How to parse HTML table using jsoup?

Yes, it is possible with JSoup. First, you select the table. Then, you select the <tr> tags for rows. You can start from the second index since the first row contains only the column names. Then loop over the <th> tags and get the specific index. In your case, the indexes 7 and 5 are important(index 7: Status, index 5: Host Name). Check the status if it equals to down and if it is, then add the Host Name to a list. That's all.

ArrayList<String> downServers = new ArrayList<>();
Element table = doc.select("table").get(0); //select the first table.
Elements rows = table.select("tr");

for (int i = 1; i < rows.size(); i++) { //first row is the col names so skip it.
    Element row = rows.get(i);
    Elements cols = row.select("td");

    if (cols.get(7).text().equals("down")) {
        downServers.add(cols.get(5).text());
    }
}

Update: When you find the word Titan you can create another loop and look if the cluster name is empty.

Edit: I change the while loop to do while loop.

    ArrayList<String> downServers = new ArrayList<>();
    Element table = doc.select("table").get(0); //select the first table.
    Elements rows = table.select("tr");

    for (int i = 1; i < rows.size(); i++) { //first row is the col names so skip it.
        Element row = rows.get(i);
        Elements cols = row.select("td");

        if (cols.get(3).text().equals("Titan")) {
            if (cols.get(7).text().equals("down"))
                downServers.add(cols.get(5).text());

            do {
                if(i < rows.size() - 1)
                   i++;
                row = rows.get(i);
                cols = row.select("td");
                if (cols.get(7).text().equals("down") && cols.get(3).text().equals("")) {
                    downServers.add(cols.get(5).text());
                }
                if(i == rows.size() - 1)
                    break;
            }
            while (cols.get(3).text().equals(""));
            i--; //if there is two Titan names consecutively.
        }
    }

downServers ArrayList will contain the list of down servers hostnames.


What I would do in your case is first create an Object of your machine with all apropriate attributes. Then using Jsoup I would extract data and create an ArrayList, and then use logic to get data from the Arraylist.

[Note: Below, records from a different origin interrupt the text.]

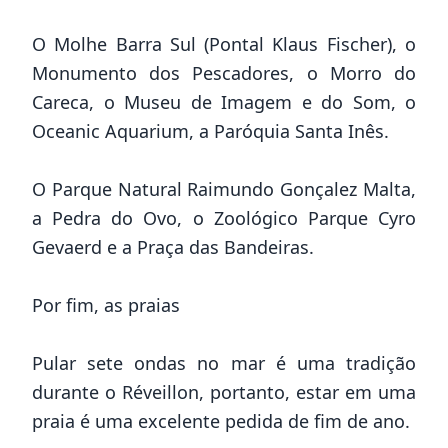
O Molhe Barra Sul (Pontal Klaus Fischer), o
Monumento dos Pescadores, o Morro do
Careca, o
Museu de Imagem e do Som
, o
Oceanic Aquarium, a Paróquia Santa Inês.
O Parque Natural Raimundo Gonçalez Malta,
a Pedra do Ovo, o Zoológico Parque Cyro
Gevaerd e a Praça das Bandeiras.
Por fim, as praias
Pular sete ondas no mar é uma tradição
durante o Réveillon, portanto, estar em uma
praia é uma excelente pedida de fim de ano.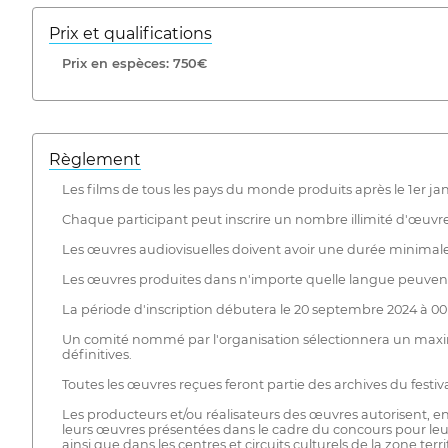
Prix ​​et qualifications
Prix ​​en espèces: 750€
Règlement
Les films de tous les pays du monde produits après le 1er jan
Chaque participant peut inscrire un nombre illimité d'œuvre
Les œuvres audiovisuelles doivent avoir une durée minimale 
Les œuvres produites dans n'importe quelle langue peuvent 
La période d'inscription débutera le 20 septembre 2024 à 00
Un comité nommé par l'organisation sélectionnera un maximu
définitives.
Toutes les œuvres reçues feront partie des archives du festiva
Les producteurs et/ou réalisateurs des œuvres autorisent, en s
leurs œuvres présentées dans le cadre du concours pour leur
ainsi que dans les centres et circuits culturels de la zone territ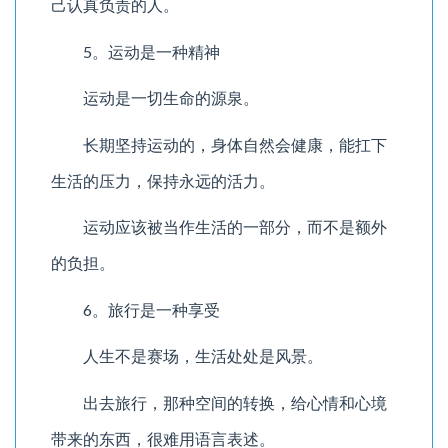
己认真负责的人。
5。运动是一种精神
运动是一切生命的源泉。
长期坚持运动的，身体自然会健康，能扛下
生活的压力，保持永远的活力。
运动应该被当作生活的一部分，而不是额外
的负担。
6。旅行是一种享受
人生不是赛场，生活处处是风景。
出去旅行，那种空间的转换，给心情和心境
带来的东西，很难用语言表述。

I am skipping the Object creation (since it is not the issue here) and I will name the Object as Machine

Then using Jsoup I would get the row data like this:

ArrayList<Machine> list = new ArrayList();
Document doc = Jsoup.parse(url, 3000);
for (Element table : doc.select("table")) { //this will work if your doc contains only one table element
  for (Element row : table.select("tr")) {
    Machine tmp = new Machine();
    Elements tds = row.select("td");
    tmp.setClusterName(tds.get(3).text());
    tmp.setIp(tds.get(4).text());
    tmp.setStatus(tds.get(7).text());
    //.... and so on for the rest of attributes
    list.add(tmp);
  }
}

Then use a loop to get the values you need from the list:

for(Machine x:list){
  if(x.getStatus().equalsIgnoreCase("up")){
    //machine with UP status found
    System.out.println("The Machine with up status is:"+x.getHostName());
  }
}

That's all. Please also note that this code is not tested and may contain some syntactical errors as it is written directly on this editor and not in an IDE.